El exministro de Defensa Shoigú sustituirá al frente del organismo a uno de los hombres más poderosos de Rusia, Nikolái Pátrushev, el sucesor de Putin al frente del FSB entre 1999 y 2008. En cualquier caso, Pátrushev seguirá siendo un personaje clave dentro de las murallas del Kremlin, aunque su futuro se conocerá “en los próximos días”, según ha explicado Peskov. El exresponsable del FSB, la organización con más poder dentro del país y rival del ejército, está bien posicionado bajo la protección de Putin. Su hijo, el ministro de Agricultura Dmitri Patrúshev (46 años), prosigue en su carrera dentro del régimen y ha sido elegido por Putin como viceprimer ministro en este nuevo mandato.

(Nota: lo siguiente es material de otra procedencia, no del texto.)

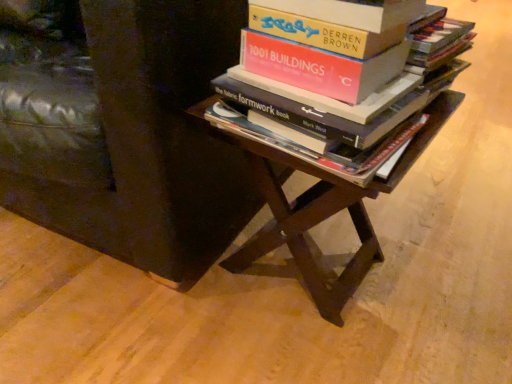 Locate an element on the screen. This screenshot has height=384, width=512. vacant space that is to the left of brown wooden table at center is located at coordinates (151, 309). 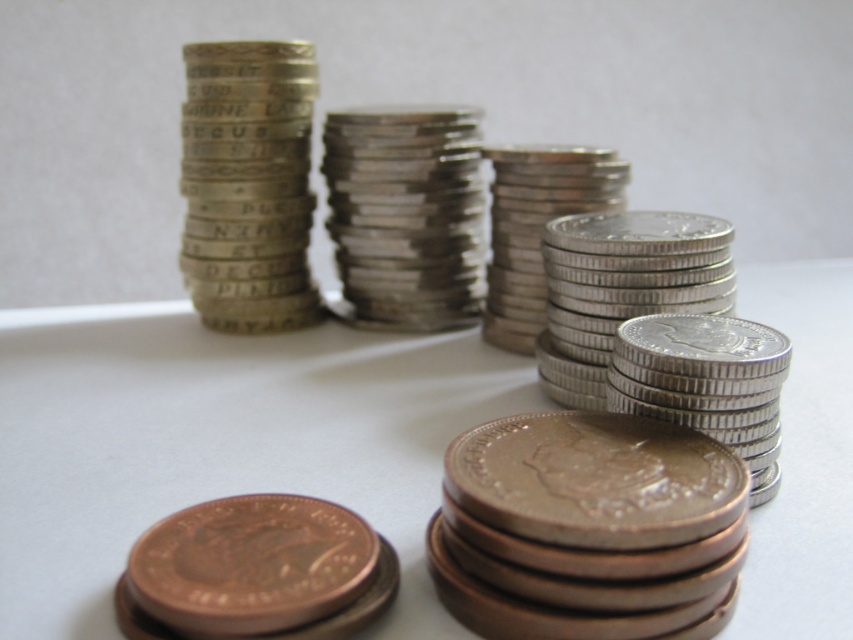 Which is more to the left, bronze metallic coin at lower center or silver metallic coins at center?

silver metallic coins at center

Is bronze metallic coin at lower center positioned in front of silver metallic coins at center?

Yes, it is.

Is point (444, 576) positioned before point (370, 269)?

Yes, point (444, 576) is in front of point (370, 269).

Image resolution: width=853 pixels, height=640 pixels. I want to click on bronze metallic coin at lower center, so click(x=589, y=529).

Does point (264, 221) come in front of point (175, 536)?

No, it is not.

Does point (223, 262) come closer to viewer compared to point (270, 586)?

No.

Identify the location of silver metallic coin at center. This screenshot has height=640, width=853. (247, 182).

Is shiny metallic coins at center shorter than copper-bronze coin at lower left?

No, shiny metallic coins at center is not shorter than copper-bronze coin at lower left.

Between shiny metallic coins at center and copper-bronze coin at lower left, which one is positioned lower?

Positioned lower is copper-bronze coin at lower left.

Is point (784, 461) positioned before point (234, 532)?

No, (784, 461) is further to viewer.

Where is `shiny metallic coins at center`? This screenshot has width=853, height=640. shiny metallic coins at center is located at coordinates (219, 442). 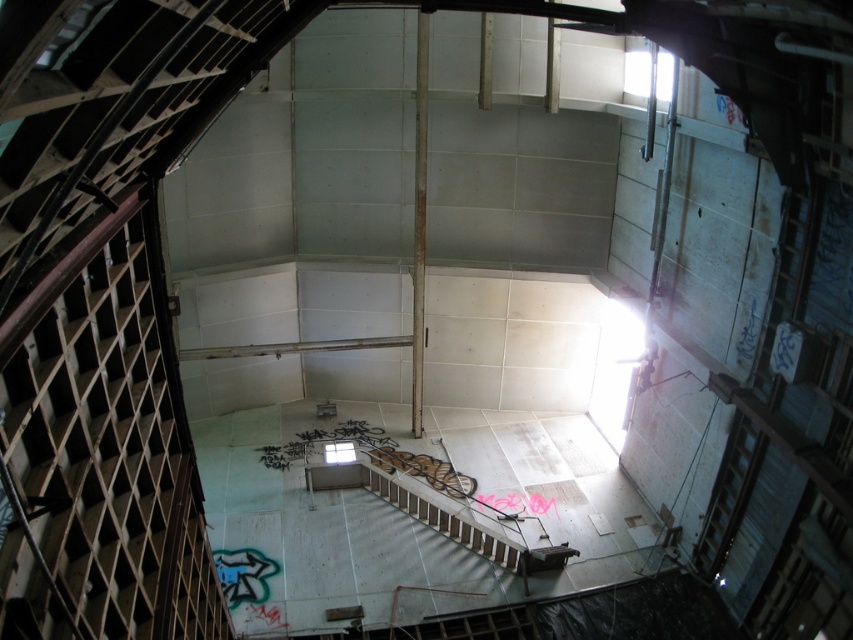 Is wooden at left smaller than white concrete stairs at center?

No.

Between point (65, 280) and point (473, 544), which one is positioned in front?

Point (65, 280)

The width and height of the screenshot is (853, 640). Find the location of `wooden at left`. wooden at left is located at coordinates (100, 448). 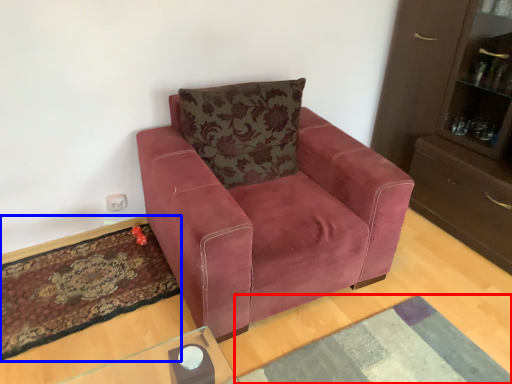 Question: Which object is closer to the camera taking this photo, mat (highlighted by a red box) or mat (highlighted by a blue box)?

Choices:
 (A) mat
 (B) mat

Answer: (A) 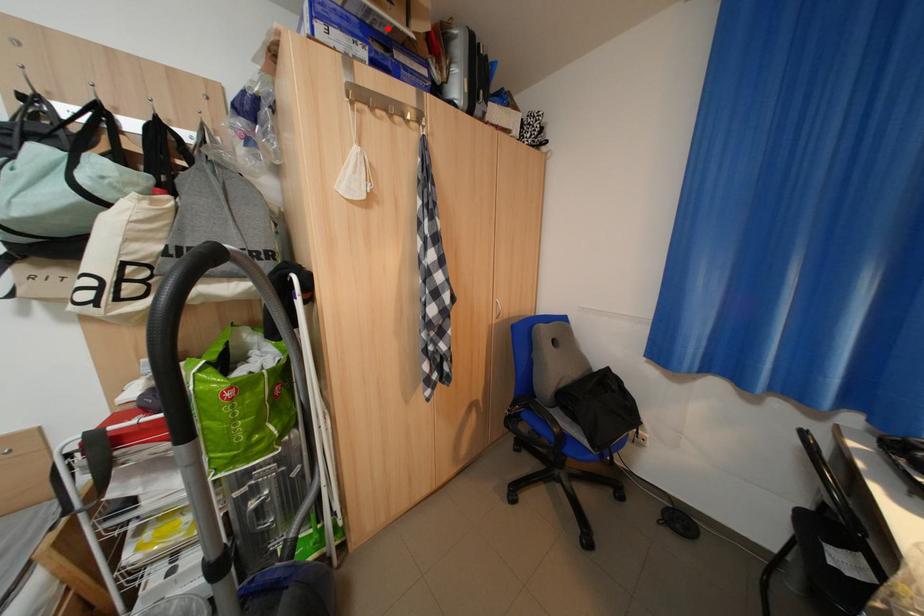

En conclusión, son cambios importantes, aunque todo continuará igual con Putin como zar último al frente de Rusia. El mandatario mantendrá además a otros de sus colaboradores más estrechos pese a su elevada edad. El ministro de Exteriores, Serguéi Lavrov (74 años), permanecerá al frente del organismo pese al desmoronamiento de todo el sistema diplomático que tejió estas décadas antes de la invasión de Ucrania; Serguéi Narishkin (69 años) se queda como jefe del departamento de espionaje exterior; y la guardia pretoriana de Putin, Rosgvardia, va a seguir dirigida por el comandante Víktor Zólotov (70 años), hombre al que el presidente confía un segundo ejército independiente que solo responde ante Putin, y no ante el Ministerio de Defensa.